Oftentimes, we find ourselves not being able to because he has to continue working, and I usually fall asleep with the kids. So, we hardly talk sometimes. So sad I know.
But we now have a new thing where we started spending time with each other on the bed when both kids are drinking their milk and slowly going into dreamworld. We would be lying down with them in the darkroom, and start talking and sharing our day and stuff.
Last night was one of the nights where our conversation was somehow steered to a serious-life-changing-kind where we discussed things like future plans and whatnots.
The kind of conversation where it makes you think hard and talk hard with each other.
The realization is that as much as I enjoyed staying home spending 24/7 with my children, I cannot deny that I miss a part of me that only exists when I am at work (whether in the office or working remotely).
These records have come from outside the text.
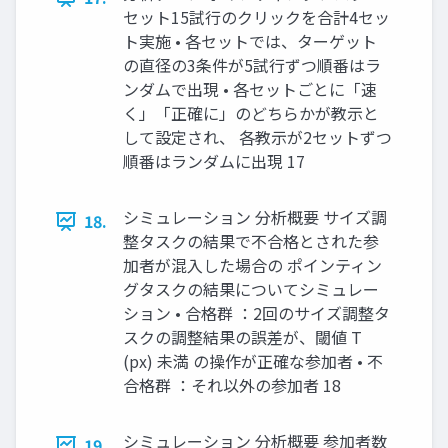
セット15試行のクリックを合計4セッ
ト実施 • 各セットでは、ターゲット
の直径の3条件が5試行ずつ順番はラ
ンダムで出現 • 各セットごとに「速
く」「正確に」のどちらかが教示と
して設定され、 各教示が2セットずつ
順番はランダムに出現 17
シミュレーション 分析概要 サイズ調
18.
整タスクの結果で不合格とされた参
加者が混入した場合の ポインティン
グタスクの結果についてシミュレー
ション • 合格群 ：2回のサイズ調整タ
スクの調整結果の誤差が、閾値 T
(px) 未満 の操作が正確な参加者 • 不
合格群 ：それ以外の参加者 18
シミュレーション 分析概要 参加者数
19.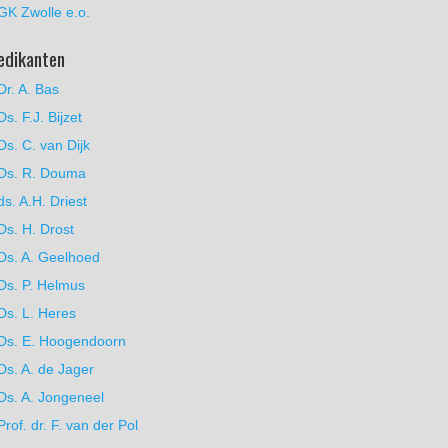
GK Zwolle e.o.
edikanten
Dr. A. Bas
Ds. F.J. Bijzet
Ds. C. van Dijk
Ds. R. Douma
ds. A.H. Driest
Ds. H. Drost
Ds. A. Geelhoed
Ds. P. Helmus
Ds. L. Heres
Ds. E. Hoogendoorn
Ds. A. de Jager
Ds. A. Jongeneel
Prof. dr. F. van der Pol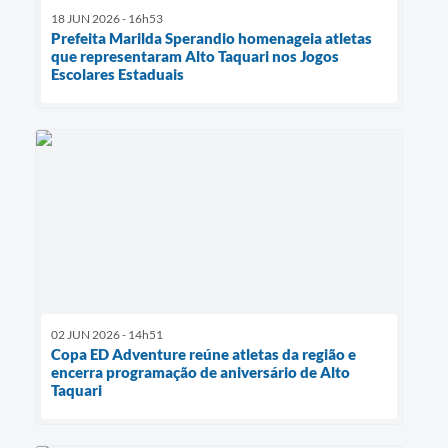
18 JUN 2026 - 16h53
Prefeita Marilda Sperandio homenageia atletas
que representaram Alto Taquari nos Jogos
Escolares Estaduais
02 JUN 2026 - 14h51
Copa ED Adventure reúne atletas da região e
encerra programação de aniversário de Alto
Taquari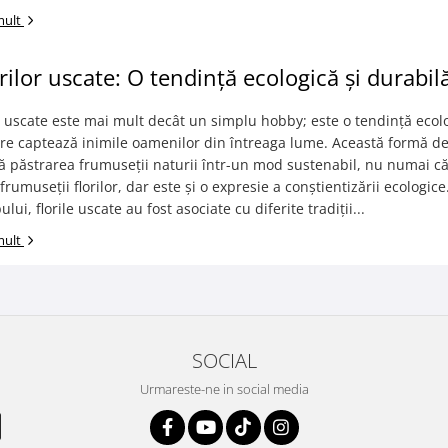
mult
orilor uscate: O tendință ecologică și durabil
or uscate este mai mult decât un simplu hobby; este o tendință ecolo
re captează inimile oamenilor din întreaga lume. Această formă de
ă păstrarea frumuseții naturii într-un mod sustenabil, nu numai c
rumuseții florilor, dar este și o expresie a conștientizării ecologice
lui, florile uscate au fost asociate cu diferite tradiții...
mult
SOCIAL
Urmareste-ne in social media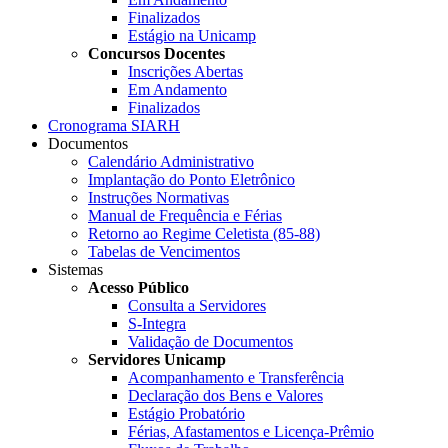
Finalizados
Estágio na Unicamp
Concursos Docentes
Inscrições Abertas
Em Andamento
Finalizados
Cronograma SIARH
Documentos
Calendário Administrativo
Implantação do Ponto Eletrônico
Instruções Normativas
Manual de Frequência e Férias
Retorno ao Regime Celetista (85-88)
Tabelas de Vencimentos
Sistemas
Acesso Público
Consulta a Servidores
S-Integra
Validação de Documentos
Servidores Unicamp
Acompanhamento e Transferência
Declaração dos Bens e Valores
Estágio Probatório
Férias, Afastamentos e Licença-Prêmio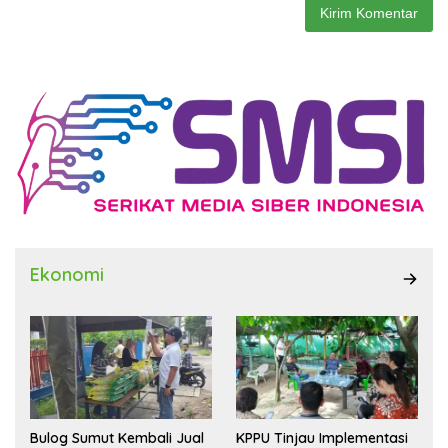
Ekonomi
Bulog Sumut Kembali Jual
KPPU Tinjau Implementasi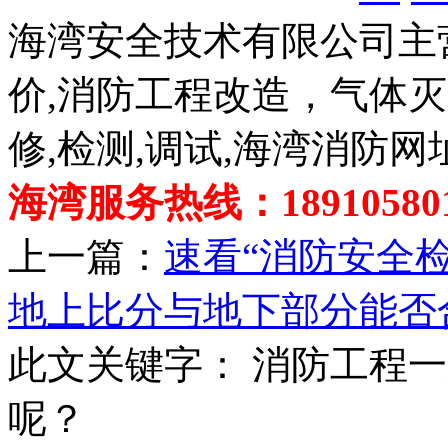
海湾安全技术有限公司主
价,消防工程改造，气体
修,检测,调试,海湾消防网
海湾服务热线：189105801
上一篇：
速看“消防安全检
地上比分与地下部分能否
此文关键字：
消防工程一
呢？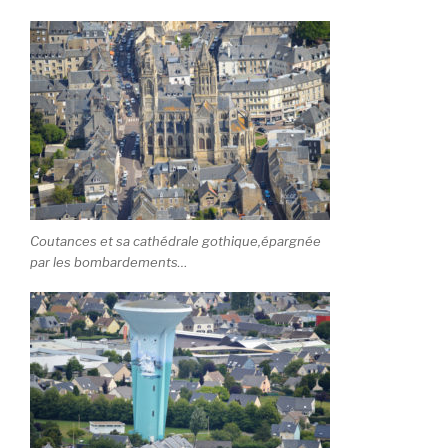
Coutances et sa cathédrale gothique,épargnée
par les bombardements…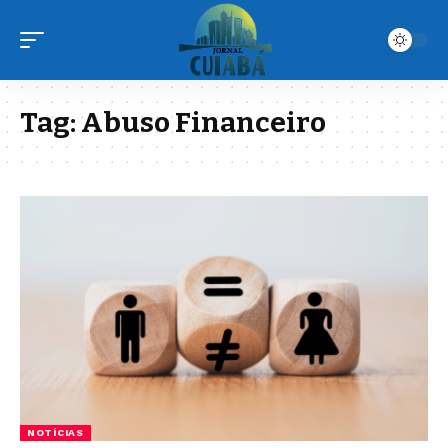
Tag:
Abuso Financeiro
NOTÍCIAS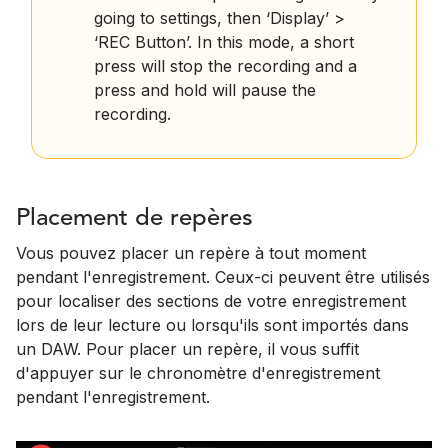
going to settings, then ‘Display’ >
‘REC Button’. In this mode, a short
press will stop the recording and a
press and hold will pause the
recording.
Placement de repères
Vous pouvez placer un repère à tout moment
pendant l'enregistrement. Ceux-ci peuvent être utilisés
pour localiser des sections de votre enregistrement
lors de leur lecture ou lorsqu'ils sont importés dans
un DAW. Pour placer un repère, il vous suffit
d'appuyer sur le chronomètre d'enregistrement
pendant l'enregistrement.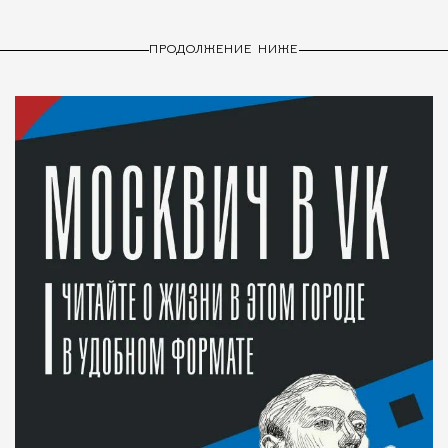
ПРОДОЛЖЕНИЕ НИЖЕ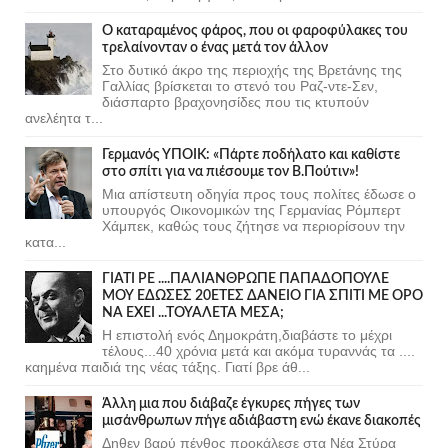
Ο καταραμένος φάρος, που οι φαροφύλακες του
τρελαίνονταν ο ένας μετά τον άλλον
Στο δυτικό άκρο της περιοχής της Βρετάνης της
Γαλλίας βρίσκεται το στενό του Ραζ-ντε-Σεν,
διάσπαρτο βραχονησίδες που τις κτυπούν
ανελέητα τ...
Γερμανός ΥΠΟΙΚ: «Πάρτε ποδήλατο και καθίστε
στο σπίτι για να πιέσουμε τον Β.Πούτιν»!
Μια απίστευτη οδηγία προς τους πολίτες έδωσε ο
υπουργός Οικονομικών της Γερμανίας Ρόμπερτ
Χάμπεκ, καθώς τους ζήτησε να περιορίσουν την
κατα...
ΓΙΑΤΙ ΡΕ ....ΠΑΛΙΑΝΘΡΩΠΕ ΠΑΠΑΔΟΠΟΥΛΕ
ΜΟΥ ΕΔΩΣΕΣ 20ΕΤΕΣ ΔΑΝΕΙΟ ΓΙΑ ΣΠΙΤΙ ΜΕ ΟΡΟ
ΝΑ ΕΧΕΙ ...ΤΟΥΑΛΕΤΑ ΜΕΣΑ;
Η επιστολή ενός Δημοκράτη,διαβάστε το μέχρι
τέλους...40 χρόνια μετά και ακόμα τυραννάς τα ....
καημένα παιδιά της νέας τάξης. Γιατί βρε άθ...
Άλλη μια που διάβαζε έγκυρες πήγες των
μισάνθρωπων πήγε αδιάβαστη ενώ έκανε διακοπές
Δηθεν βαρύ πένθος προκάλεσε στα Νέα Στύρα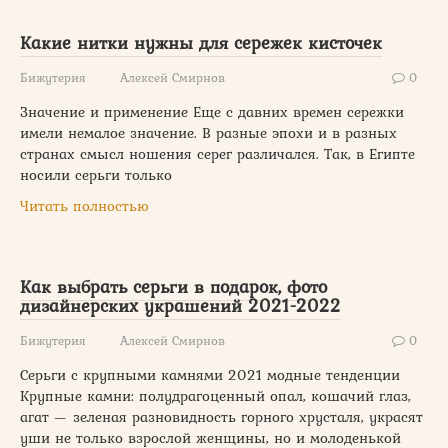
Какие нитки нужны для сережек кисточек
Бижутерия
Алексей Смирнов
0
Значение и применение Еще с давних времен сережки
имели немалое значение. В разные эпохи и в разных
странах смысл ношения серег различался. Так, в Египте
носили серьги только
Читать полностью
Как выбрать серьги в подарок, фото
дизайнерских украшений 2021-2022
Бижутерия
Алексей Смирнов
0
Серьги с крупными камнями 2021 модные тенденции
Крупные камни: полудрагоценный опал, кошачий глаз,
агат — зеленая разновидность горного хрусталя, украсят
уши не только взрослой женщины, но и молоденькой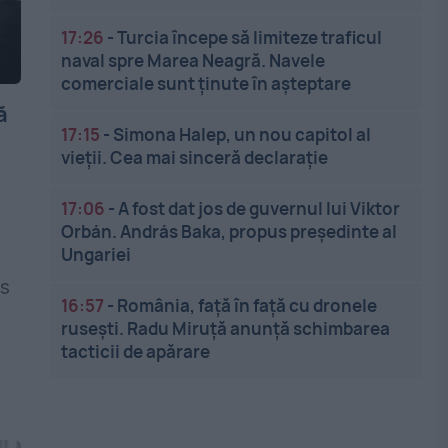
17:26
-
Turcia începe să limiteze traficul
naval spre Marea Neagră. Navele
comerciale sunt ținute în așteptare
ă
17:15
-
Simona Halep, un nou capitol al
n
vieții. Cea mai sinceră declarație
17:06
-
A fost dat jos de guvernul lui Viktor
Orbán. András Baka, propus președinte al
Ungariei
as
16:57
-
România, față în față cu dronele
rusești. Radu Miruță anunță schimbarea
tacticii de apărare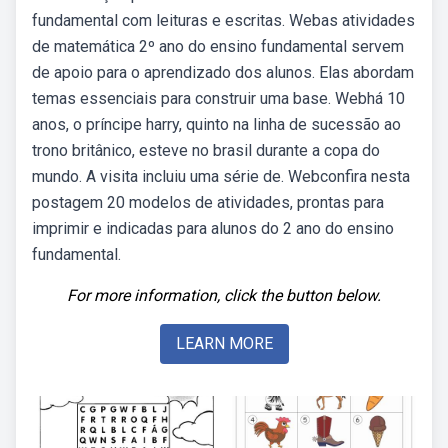
fundamental com leituras e escritas. Webas atividades
de matemática 2º ano do ensino fundamental servem
de apoio para o aprendizado dos alunos. Elas abordam
temas essenciais para construir uma base. Webhá 10
anos, o príncipe harry, quinto na linha de sucessão ao
trono britânico, esteve no brasil durante a copa do
mundo. A visita incluiu uma série de. Webconfira nesta
postagem 20 modelos de atividades, prontas para
imprimir e indicadas para alunos do 2 ano do ensino
fundamental.
For more information, click the button below.
LEARN MORE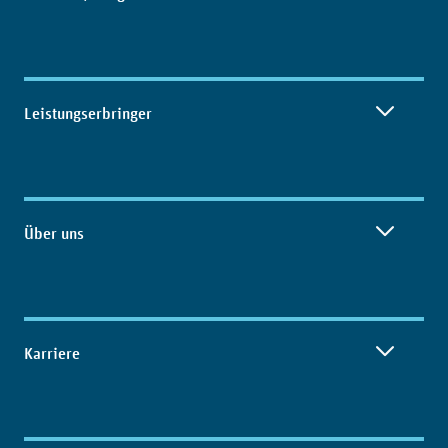
Leistungserbringer
Über uns
Karriere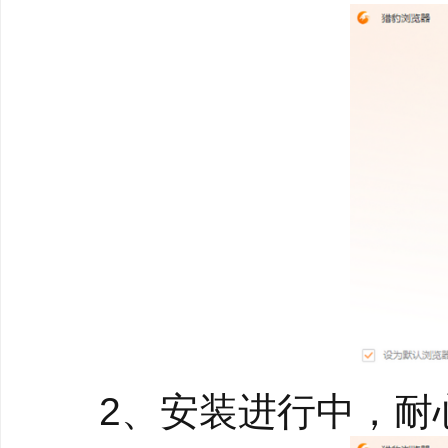
全面屏皮肤
海量主题皮肤，定制
全新侧边栏
资讯、追剧、直播优
2、安装进行中，耐心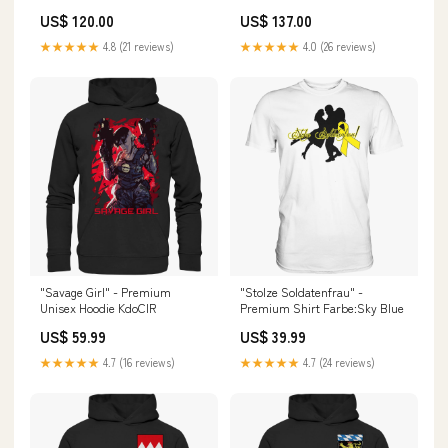
Windsurfing strand ozean
Auto aufgegeben Panorama
US$ 120.00
US$ 137.00
spass Gross Wanddeko Bil
Bilder auf Leinwand 120x50 ts
bestseller
★★★★★
4.8 (21 reviews)
★★★★★
4.0 (26 reviews)
"Savage Girl" - Premium
"Stolze Soldatenfrau" -
Unisex Hoodie KdoCIR
Premium Shirt Farbe:Sky Blue
US$ 59.99
US$ 39.99
★★★★★
4.7 (16 reviews)
★★★★★
4.7 (24 reviews)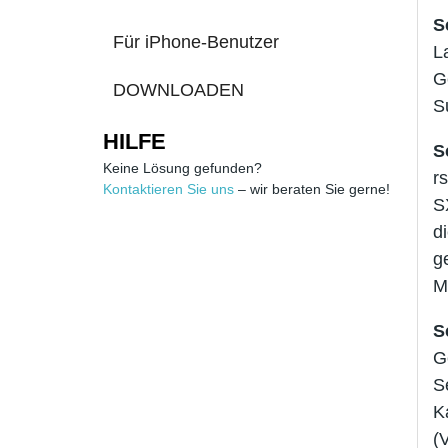
S
Für iPhone-Benutzer
L
G
DOWNLOADEN
S
HILFE
S
Keine Lösung gefunden?
r
Kontaktieren Sie uns
– wir beraten Sie gerne!
S
d
g
M
S
G
S
K
(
It felt like I was losing something in me - be it some sort of passion or drive or motivation (if you know what I mean) and after sharing that with Adrian, he completely agrees. Something changed in me. Something seems a bit off. Hah.
So, we re-visit the idea of me going back to work and we continued to wonder if that is the right thing to do, because I really love spending time with Alex and Sofia. I definitely would want to find something that allows me to work from home (flexible to go into the office anytime).
I do like to work in the office, but I need the flexibility to work elsewhere.
It was such a great conversation with Adrian that night. I felt relieved and we had gin & tonic after that. Hah.
The next morning, I updated my resume.